> REQUIRED ACTION
Leave out the images and transcribe the entries below word for word.

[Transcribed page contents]
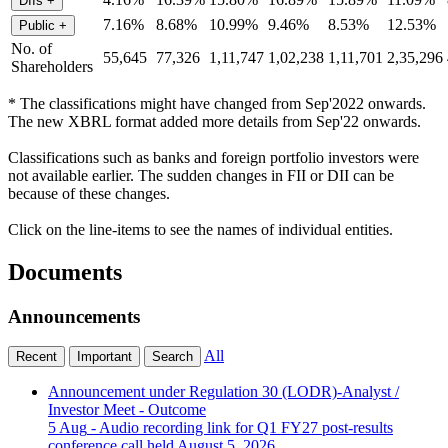
DIIs
+
7.16%
8.68%
10.99%
9.46%
8.53%
12.53%
Public
+
No. of
55,645
77,326
1,11,747
1,02,238
1,11,701
2,35,296
Shareholders
* The classifications might have changed from Sep'2022 onwards.
The new XBRL format added more details from Sep'22 onwards.
Classifications such as banks and foreign portfolio investors were
not available earlier. The sudden changes in FII or DII can be
because of these changes.
Click on the line-items to see the names of individual entities.
Documents
Announcements
All
Recent
Important
Search
Announcement under Regulation 30 (LODR)-Analyst /
Investor Meet - Outcome
5 Aug
- Audio recording link for Q1 FY27 post-results
conference call held August 5, 2026.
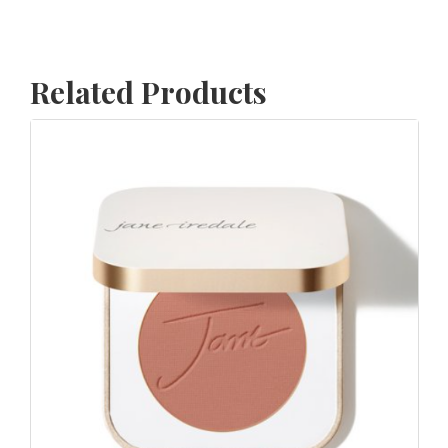
Related Products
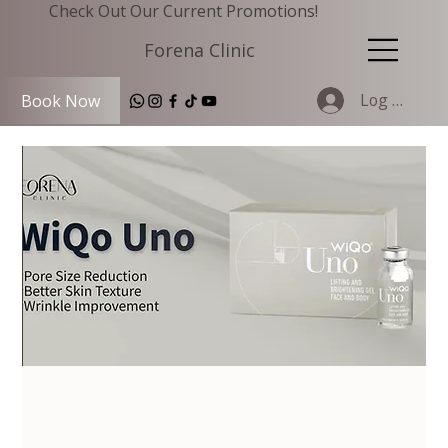
Check Out Our Current Promotions!
Forena Clinic
Log In
Book Now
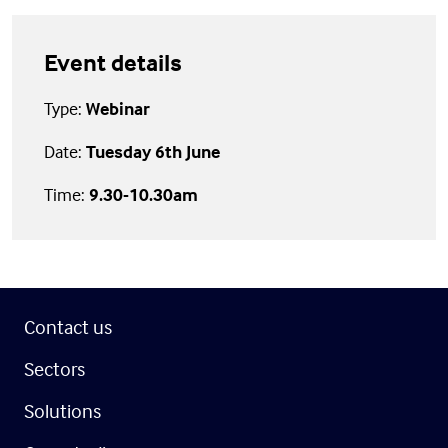
Event details
Type:
Webinar
Date:
Tuesday 6th June
Time:
9.30-10.30am
Contact us
Sectors
Solutions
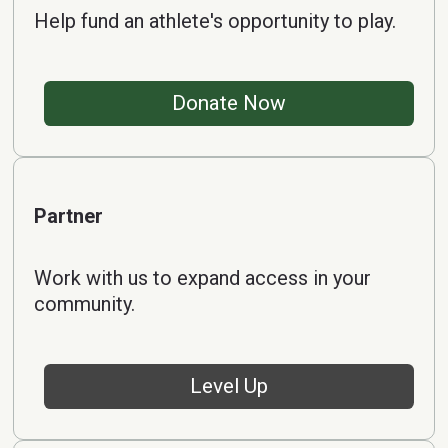
Help fund an athlete's opportunity to play.
Donate Now
Partner
Work with us to expand access in your
community.
Level Up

> TASK RESULT
DIIs
+
7.16%
8.68%
10.99%
9.46%
8.53%
12.53%
Public
+
No. of
55,645
77,326
1,11,747
1,02,238
1,11,701
2,35,296
Shareholders
* The classifications might have changed from Sep'2022 onwards.
The new XBRL format added more details from Sep'22 onwards.
Classifications such as banks and foreign portfolio investors were
not available earlier. The sudden changes in FII or DII can be
because of these changes.
Click on the line-items to see the names of individual entities.
Documents
Announcements
All
Recent
Important
Search
Announcement under Regulation 30 (LODR)-Analyst /
Investor Meet - Outcome
5 Aug
- Audio recording link for Q1 FY27 post-results
conference call held August 5, 2026.
Related Products
Check Out Our Current Promotions!
Forena Clinic
Log In
Book Now
Event details
Type:
Webinar
Date:
Tuesday 6th June
Time:
9.30-10.30am
Contact us
Sectors
Solutions
Help fund an athlete's opportunity to play.
Donate Now
Partner
Work with us to expand access in your
community.
Level Up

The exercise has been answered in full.